– А я думала, Каганович на карту города чашку с кофе поставил.
– Потом начинается научная часть, в которую плохо вник. Стало быть, в двух путевых тоннелях должны были смонтировать установки по ускорению заряженных частиц, типа как в большом адронном коллайдере, только по-настоящему. Там-то тупо распилили сто миллиардов марок, ну и раз в полгода пресс-релизы пуляют: сломался, мол, или ой, заглушили, потому что появится чёрная дыра!
– Trou noir, старик Фройд бы одобрил.
– Не перебивай! Что бишь я… Два пучка заряженных частиц, циркулирующие в противоположных направлениях, создадут завихрение, которое изменит свойства пространства и времени в центре Кольца. Позволит Потрясателю Вселенной обрести бессмертие.
Только глупец может полагать, будто наше метро – обычное средство транспорта. Оно строилось не затем.

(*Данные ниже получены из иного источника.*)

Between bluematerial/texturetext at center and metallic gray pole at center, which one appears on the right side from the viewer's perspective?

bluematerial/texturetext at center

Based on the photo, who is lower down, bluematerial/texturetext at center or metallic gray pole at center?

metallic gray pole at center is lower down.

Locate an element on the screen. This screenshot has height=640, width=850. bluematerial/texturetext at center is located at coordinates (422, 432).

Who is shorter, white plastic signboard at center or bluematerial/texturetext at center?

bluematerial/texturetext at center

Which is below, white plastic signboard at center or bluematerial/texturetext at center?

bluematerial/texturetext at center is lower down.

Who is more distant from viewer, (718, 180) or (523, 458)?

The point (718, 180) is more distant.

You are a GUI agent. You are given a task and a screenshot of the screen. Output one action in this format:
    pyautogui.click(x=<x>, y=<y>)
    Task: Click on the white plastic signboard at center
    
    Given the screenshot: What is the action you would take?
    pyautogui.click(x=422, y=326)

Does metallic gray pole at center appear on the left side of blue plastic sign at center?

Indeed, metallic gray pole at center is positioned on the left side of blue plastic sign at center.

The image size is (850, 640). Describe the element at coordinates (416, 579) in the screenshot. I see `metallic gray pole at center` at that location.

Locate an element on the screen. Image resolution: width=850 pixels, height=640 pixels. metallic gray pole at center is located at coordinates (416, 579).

Однако Потрясатель Вселенной покинул мир до того, как успели завершить Кольцевую линию: последние участки, замкнувшие окружность, были сданы в эксплуатацию лишь к 1954 году. Примерно тогда и… в общем, до конца не понятно, случилось ли самопроизвольное возбуждение контура – или то был намеренный эксперимент… Одним словом, в зону флуктуации попала бригада метростроевцев. И произошла стагнация всех биотических процессов их организмов; они словно выпали из потока времён. Подобной же консервации подверглись душевные побуждения, мысли, которые сопровождали Тоннелепроходчиков на последний миг. С тех пор Тоннелепроходчики, не ведая иных чувств и усталости, обречены бесконечно прокладывать подземные магистрали, – вечно молодые реликты навсегда ушедшей эпохи. Именно поэтому строительство секретных коммуникаций, так называемого Метро-2, продолжалось и в девяностые годы – наверное, то-то поломали головы советологи-аналитики, находя всё новые вентиляционные шахты на спутниковых фотографиях; очевидно, кое-кто снабжал Тоннелепроходчиков расходными материалами и оборудованием: ведь не пропадать, в самом деле, энтузиазму! – Хмаров наигранно засмеялся.

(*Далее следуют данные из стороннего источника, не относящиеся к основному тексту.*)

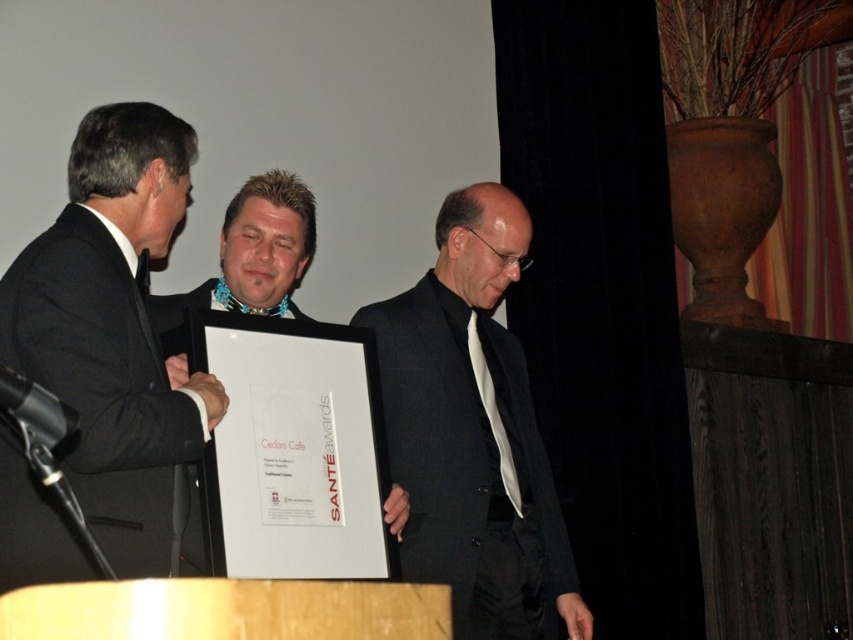 Question: Based on their relative distances, which object is farther from the matte black suit at center?

Choices:
 (A) matte black frame at center
 (B) black suit at left

Answer: (B)

Question: In this image, where is black suit at left located relative to matte black frame at center?

Choices:
 (A) above
 (B) below

Answer: (B)

Question: Which object is positioned farthest from the matte black frame at center?

Choices:
 (A) matte black suit at center
 (B) black suit at left

Answer: (A)

Question: Is matte black suit at center to the right of matte black frame at center from the viewer's perspective?

Choices:
 (A) no
 (B) yes

Answer: (B)

Question: Estimate the real-world distances between objects in this image. Which object is farther from the matte black suit at center?

Choices:
 (A) black suit at left
 (B) matte black frame at center

Answer: (A)

Question: Can you confirm if matte black suit at center is positioned to the right of matte black frame at center?

Choices:
 (A) no
 (B) yes

Answer: (B)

Хадижат бесцветным и ровным тоном прибавила:
– Ты не досказал. Тоннелепроходчиков можно пробудить к жизни. В легенде особо указано, что все они – уроженцы этого города.
– Сущая правда, – серьёзно заявил Хмаров, – я всегда полагал, данная подробность играет важную роль.
– Неподалёку отсюда находится один из холмов: один из тех семи, на которых воздвигнут город. И ещё говорят, на холме был источник…
– Сейчас там Хитровская площадь.
– Вот только отыскать ключ может не всякий человек. Он должен быть и сам чист и не замутнён, как родник.
– Да, вполне вероятно. – Хмаров поднялся, держа в одной руке бутыли, в другой – запасной ключ от входа в бомбоубежище, только что принесённый швейцарихой после изнурительных поисков.
Они всё время говорили так, будто я отсутствовал. Совершенно верно: вода, набранная мною, способна растормозить жизненные процессы в телах Тоннелепроходчиков, потому что богата, как я полагаю, дейтерием, – а впрочем, какая разница чем, откуда вообще бы знать. Сейчас Хмаров спустится в бомбоубежище, откуда имеется выход на секретную линию, вернёт к полнокровной жизни бригаду метростроевцев и с её помощью разберётся с отрядами ландсвера.
Хадижат закричала:
– Как так? Ему следует совершить это – помнишь, ты сам говорил!..
– Ну да, ну… Мой брат может пострадать… если начнётся бой… – процедил Хмаров, отвернувшись, – к тому же он всё равно не применит силу по назначению! – И, совсем уходя, добавлял неразборчиво: – But I will… Он слишком прекраснодушен…
«Он» в словах Хмарова – это кто? Кому следует «совершить это»? Кто – прекраснодушен?
Хадижат молча и, как мне показалось, пренебрежительно смотрела на меня, словно как моя мама смотрела когда-то на моего отца, едва тот в очередной раз оказывался бессилен что-либо предпринять.
Потом, поправив причёску, она спросила:
– Проводишь до Чистых Прудов?
Может быть, ожидала – возьму её под руку, но пускай не думает, будто я за ней намереваюсь ухаживать.
В уличной витрине по телевизору выступал Краснов. Полагаю, он объявил о формировании нового правительства, смене стратегических приоритетов и какой-нибудь иной мелочи. Однако его слова больше не долетали до моих ушей, а доверительные, но строгие взгляды отныне были обращены не ко мне.